» **Your objective**:
Your job is to give again, exactly and with no additions, the lines in the records below from the one with "OS3.0.1.0.WPLTRXM Fastboot ROM on" through the one with "minutes at 74°C, basting halfway.", both included. Omit the pictures.
Records to process START
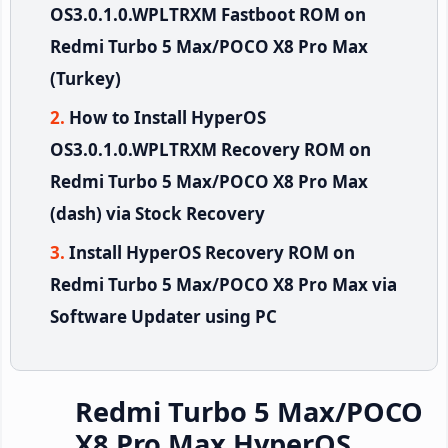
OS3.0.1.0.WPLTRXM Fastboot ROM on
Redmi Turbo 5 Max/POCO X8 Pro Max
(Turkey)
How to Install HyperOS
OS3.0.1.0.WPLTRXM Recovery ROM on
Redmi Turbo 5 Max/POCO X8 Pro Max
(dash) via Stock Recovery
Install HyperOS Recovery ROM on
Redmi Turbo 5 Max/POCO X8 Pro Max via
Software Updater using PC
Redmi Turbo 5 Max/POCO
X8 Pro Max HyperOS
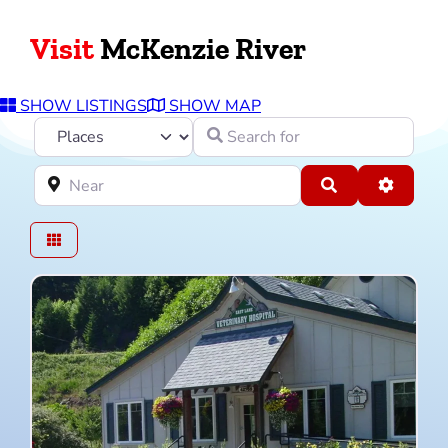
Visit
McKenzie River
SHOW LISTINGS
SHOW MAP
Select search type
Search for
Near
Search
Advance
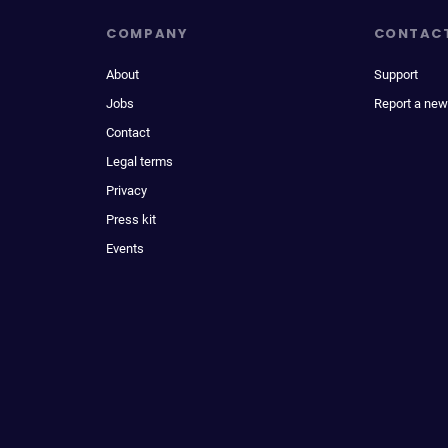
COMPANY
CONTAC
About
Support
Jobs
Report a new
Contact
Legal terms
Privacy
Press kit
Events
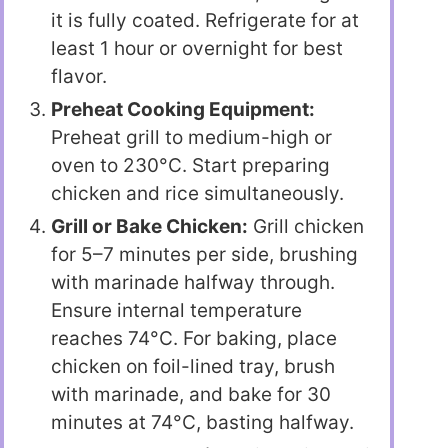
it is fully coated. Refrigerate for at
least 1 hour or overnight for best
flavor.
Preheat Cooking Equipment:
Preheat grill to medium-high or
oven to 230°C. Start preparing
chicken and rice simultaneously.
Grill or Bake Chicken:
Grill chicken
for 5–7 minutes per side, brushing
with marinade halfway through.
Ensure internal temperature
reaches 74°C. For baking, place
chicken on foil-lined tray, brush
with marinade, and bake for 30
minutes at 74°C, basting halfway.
Records to process END
Records to process START
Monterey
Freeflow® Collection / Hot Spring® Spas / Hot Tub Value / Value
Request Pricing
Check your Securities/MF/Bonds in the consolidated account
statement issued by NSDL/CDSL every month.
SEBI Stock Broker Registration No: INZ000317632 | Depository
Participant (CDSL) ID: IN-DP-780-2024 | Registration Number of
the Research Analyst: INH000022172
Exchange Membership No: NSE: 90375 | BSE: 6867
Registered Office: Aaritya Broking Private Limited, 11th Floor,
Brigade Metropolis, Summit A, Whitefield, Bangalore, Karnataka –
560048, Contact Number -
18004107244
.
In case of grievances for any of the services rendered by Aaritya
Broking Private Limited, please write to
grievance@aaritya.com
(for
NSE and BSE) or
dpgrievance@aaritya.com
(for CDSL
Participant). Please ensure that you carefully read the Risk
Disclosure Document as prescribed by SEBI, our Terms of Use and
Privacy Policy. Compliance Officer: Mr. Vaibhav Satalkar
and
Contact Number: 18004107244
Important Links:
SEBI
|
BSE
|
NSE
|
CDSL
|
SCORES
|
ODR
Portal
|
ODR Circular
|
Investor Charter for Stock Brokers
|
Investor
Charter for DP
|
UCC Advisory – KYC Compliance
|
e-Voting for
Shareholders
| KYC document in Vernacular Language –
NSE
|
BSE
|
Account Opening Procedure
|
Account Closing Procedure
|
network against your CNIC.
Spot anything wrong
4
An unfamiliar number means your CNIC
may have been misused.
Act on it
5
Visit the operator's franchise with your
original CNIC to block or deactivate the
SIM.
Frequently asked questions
Records to process END
Records to process START
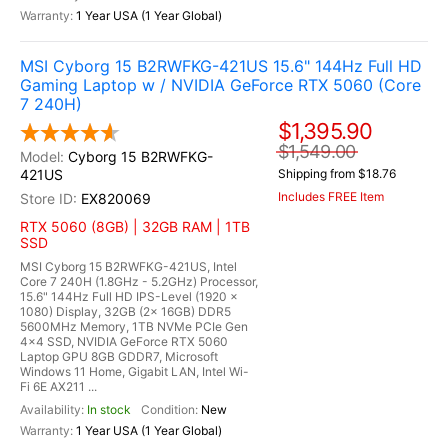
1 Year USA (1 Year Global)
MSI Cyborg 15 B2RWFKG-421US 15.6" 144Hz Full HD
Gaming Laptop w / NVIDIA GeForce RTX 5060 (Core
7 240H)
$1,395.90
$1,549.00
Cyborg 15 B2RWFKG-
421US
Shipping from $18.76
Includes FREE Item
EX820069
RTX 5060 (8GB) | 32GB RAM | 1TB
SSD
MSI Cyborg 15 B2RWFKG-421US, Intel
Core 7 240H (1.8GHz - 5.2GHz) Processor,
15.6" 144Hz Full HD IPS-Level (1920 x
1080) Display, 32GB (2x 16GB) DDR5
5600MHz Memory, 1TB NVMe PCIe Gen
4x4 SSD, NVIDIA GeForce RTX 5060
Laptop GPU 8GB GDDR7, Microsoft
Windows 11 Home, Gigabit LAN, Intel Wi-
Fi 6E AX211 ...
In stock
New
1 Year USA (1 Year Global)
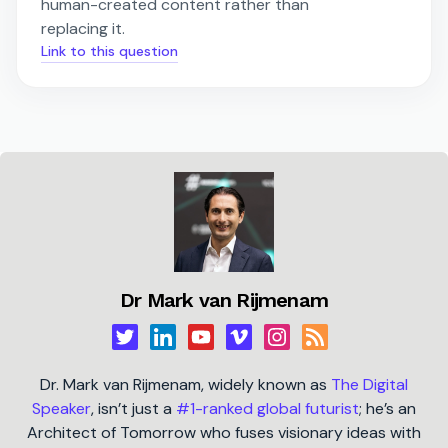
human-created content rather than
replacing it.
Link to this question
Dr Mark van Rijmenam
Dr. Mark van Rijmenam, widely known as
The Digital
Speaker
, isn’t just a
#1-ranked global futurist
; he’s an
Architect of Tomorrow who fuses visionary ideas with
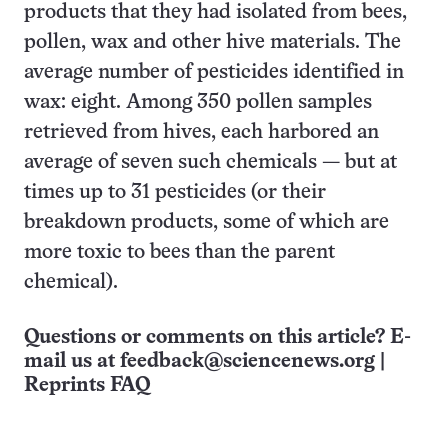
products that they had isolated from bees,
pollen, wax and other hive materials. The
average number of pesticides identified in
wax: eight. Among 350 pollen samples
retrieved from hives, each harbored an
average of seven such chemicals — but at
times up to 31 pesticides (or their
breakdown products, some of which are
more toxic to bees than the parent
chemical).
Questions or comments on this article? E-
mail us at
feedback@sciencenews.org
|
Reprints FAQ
Records to process END
» **Written response**:
OS3.0.1.0.WPLTRXM Fastboot ROM on
Redmi Turbo 5 Max/POCO X8 Pro Max
(Turkey)
How to Install HyperOS
OS3.0.1.0.WPLTRXM Recovery ROM on
Redmi Turbo 5 Max/POCO X8 Pro Max
(dash) via Stock Recovery
Install HyperOS Recovery ROM on
Redmi Turbo 5 Max/POCO X8 Pro Max via
Software Updater using PC
Redmi Turbo 5 Max/POCO
X8 Pro Max HyperOS
Visit
McKenzie River
SHOW LISTINGS
SHOW MAP
Select search type
Search for
Near
Search
Advance
COMPANY
CONTAC
About
Support
Jobs
Report a new
Contact
Legal terms
Privacy
Press kit
Events
it is fully coated. Refrigerate for at
least 1 hour or overnight for best
flavor.
Preheat Cooking Equipment:
Preheat grill to medium-high or
oven to 230°C. Start preparing
chicken and rice simultaneously.
Grill or Bake Chicken:
Grill chicken
for 5–7 minutes per side, brushing
with marinade halfway through.
Ensure internal temperature
reaches 74°C. For baking, place
chicken on foil-lined tray, brush
with marinade, and bake for 30
minutes at 74°C, basting halfway.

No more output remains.